Task prompt - Your answer should be one number, the count of lines in the records that carry the string "Type".

:: Task material

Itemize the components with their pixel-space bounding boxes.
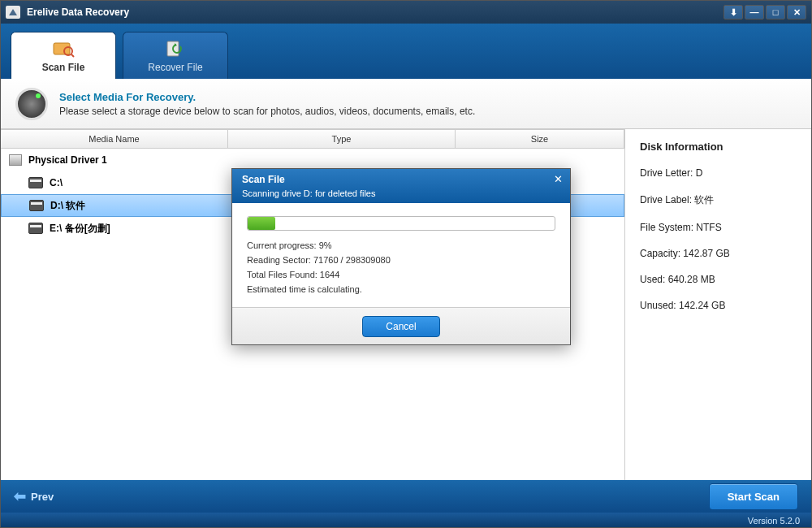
- dialog-close-button[interactable]: ✕: [551, 172, 565, 185]
- dialog-footer: Cancel: [232, 307, 570, 344]
- progress-bar: [247, 216, 555, 231]
- disk-used-row: Used: 640.28 MB: [640, 274, 797, 285]
- tree-drive-d-label: D:\ 软件: [50, 199, 85, 213]
- disk-info-pane: Disk Information Drive Letter: D Drive L…: [624, 129, 811, 480]
- info-title: Select Media For Recovery.: [59, 91, 475, 103]
- prev-arrow-icon: ⬅: [14, 487, 26, 505]
- maximize-button[interactable]: □: [766, 5, 785, 19]
- progress-eta: Estimated time is calculating.: [247, 284, 555, 294]
- disk-unused-row: Unused: 142.24 GB: [640, 300, 797, 311]
- info-desc: Please select a storage device below to …: [59, 106, 475, 117]
- drive-icon: [28, 177, 43, 188]
- progress-fill: [248, 217, 275, 230]
- scan-progress-dialog: Scan File Scanning drive D: for deleted …: [231, 168, 571, 345]
- cancel-button[interactable]: Cancel: [362, 316, 439, 337]
- disk-fs-row: File System: NTFS: [640, 222, 797, 233]
- prev-button[interactable]: ⬅ Prev: [14, 487, 54, 505]
- hdd-icon: [9, 154, 22, 166]
- bottom-bar: ⬅ Prev Start Scan: [1, 480, 811, 513]
- download-button[interactable]: ⬇: [723, 5, 743, 19]
- titlebar: Erelive Data Recovery ⬇ — □ ✕: [1, 1, 811, 24]
- svg-rect-0: [54, 43, 70, 54]
- dialog-title-text: Scan File: [242, 174, 560, 185]
- tree-root-label: Physical Driver 1: [28, 154, 107, 166]
- dialog-body: Current progress: 9% Reading Sector: 717…: [232, 203, 570, 307]
- tab-recover-label: Recover File: [148, 62, 202, 73]
- table-header: Media Name Type Size: [1, 129, 624, 149]
- disk-label-row: Drive Label: 软件: [640, 193, 797, 207]
- tab-scan-label: Scan File: [42, 62, 85, 73]
- col-size[interactable]: Size: [456, 130, 624, 148]
- drive-icon: [29, 200, 44, 211]
- minimize-button[interactable]: —: [745, 5, 764, 19]
- tab-bar: Scan File Recover File: [1, 24, 811, 79]
- progress-sector: Reading Sector: 71760 / 298309080: [247, 255, 555, 265]
- media-scan-icon: [15, 88, 48, 120]
- tab-scan-file[interactable]: Scan File: [11, 32, 116, 79]
- progress-files: Total Files Found: 1644: [247, 270, 555, 279]
- col-type[interactable]: Type: [228, 130, 456, 148]
- prev-label: Prev: [31, 491, 54, 503]
- tab-recover-file[interactable]: Recover File: [123, 32, 228, 79]
- progress-current: Current progress: 9%: [247, 240, 555, 250]
- app-logo-icon: [6, 6, 20, 19]
- close-button[interactable]: ✕: [787, 5, 806, 19]
- drive-icon: [28, 223, 43, 234]
- scan-file-icon: [52, 39, 75, 58]
- info-strip: Select Media For Recovery. Please select…: [1, 79, 811, 129]
- disk-cap-row: Capacity: 142.87 GB: [640, 248, 797, 259]
- col-media-name[interactable]: Media Name: [1, 130, 228, 148]
- disk-info-heading: Disk Information: [640, 141, 797, 153]
- disk-letter-row: Drive Letter: D: [640, 167, 797, 179]
- tree-drive-e-label: E:\ 备份[勿删]: [50, 222, 110, 236]
- dialog-subtitle: Scanning drive D: for deleted files: [242, 188, 560, 198]
- app-title: Erelive Data Recovery: [27, 6, 129, 18]
- version-bar: Version 5.2.0: [1, 513, 811, 528]
- version-label: Version 5.2.0: [748, 516, 800, 526]
- tree-drive-c-label: C:\: [50, 177, 63, 188]
- recover-file-icon: [164, 39, 187, 58]
- svg-line-2: [71, 54, 74, 57]
- start-scan-button[interactable]: Start Scan: [709, 483, 798, 510]
- dialog-titlebar: Scan File Scanning drive D: for deleted …: [232, 169, 570, 203]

::::

Task output - 2